# Provided material
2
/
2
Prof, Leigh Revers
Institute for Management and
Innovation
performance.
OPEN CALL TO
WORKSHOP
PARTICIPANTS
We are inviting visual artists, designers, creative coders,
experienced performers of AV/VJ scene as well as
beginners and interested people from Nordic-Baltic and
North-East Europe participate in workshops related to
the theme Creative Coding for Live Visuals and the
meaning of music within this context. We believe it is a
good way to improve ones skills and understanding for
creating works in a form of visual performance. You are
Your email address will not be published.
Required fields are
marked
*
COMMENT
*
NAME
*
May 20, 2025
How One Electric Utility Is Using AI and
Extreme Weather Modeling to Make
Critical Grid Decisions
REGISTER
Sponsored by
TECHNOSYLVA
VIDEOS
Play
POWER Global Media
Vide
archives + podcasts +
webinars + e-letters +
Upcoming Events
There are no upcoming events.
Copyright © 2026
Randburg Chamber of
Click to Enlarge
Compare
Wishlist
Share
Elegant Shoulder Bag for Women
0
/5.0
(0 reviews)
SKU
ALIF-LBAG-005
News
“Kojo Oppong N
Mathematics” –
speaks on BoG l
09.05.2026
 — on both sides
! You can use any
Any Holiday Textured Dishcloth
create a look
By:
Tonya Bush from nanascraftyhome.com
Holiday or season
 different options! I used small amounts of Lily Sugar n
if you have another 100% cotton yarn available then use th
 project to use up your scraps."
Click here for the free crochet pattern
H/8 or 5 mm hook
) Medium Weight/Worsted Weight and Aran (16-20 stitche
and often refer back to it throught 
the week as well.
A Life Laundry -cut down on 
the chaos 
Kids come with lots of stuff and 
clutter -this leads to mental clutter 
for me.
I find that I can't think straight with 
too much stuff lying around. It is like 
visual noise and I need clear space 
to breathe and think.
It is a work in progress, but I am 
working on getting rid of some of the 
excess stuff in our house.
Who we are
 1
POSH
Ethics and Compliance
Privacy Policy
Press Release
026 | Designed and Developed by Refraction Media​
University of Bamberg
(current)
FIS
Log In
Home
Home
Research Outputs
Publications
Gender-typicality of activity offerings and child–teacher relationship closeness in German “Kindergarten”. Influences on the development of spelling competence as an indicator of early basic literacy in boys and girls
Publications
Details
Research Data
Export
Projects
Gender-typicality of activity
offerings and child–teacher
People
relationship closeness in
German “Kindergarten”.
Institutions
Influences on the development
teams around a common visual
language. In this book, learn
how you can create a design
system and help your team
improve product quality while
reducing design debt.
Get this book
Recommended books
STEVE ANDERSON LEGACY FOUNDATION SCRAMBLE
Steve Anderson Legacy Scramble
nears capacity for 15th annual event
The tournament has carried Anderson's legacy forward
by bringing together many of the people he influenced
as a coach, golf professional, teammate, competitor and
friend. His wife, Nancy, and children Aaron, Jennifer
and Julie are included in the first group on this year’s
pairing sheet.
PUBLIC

# What you need to do
Whenever the string "from" turns up in a line of the data, copy that line.

# Output below
beginners and interested people from Nordic-Baltic and
Tonya Bush from nanascraftyhome.com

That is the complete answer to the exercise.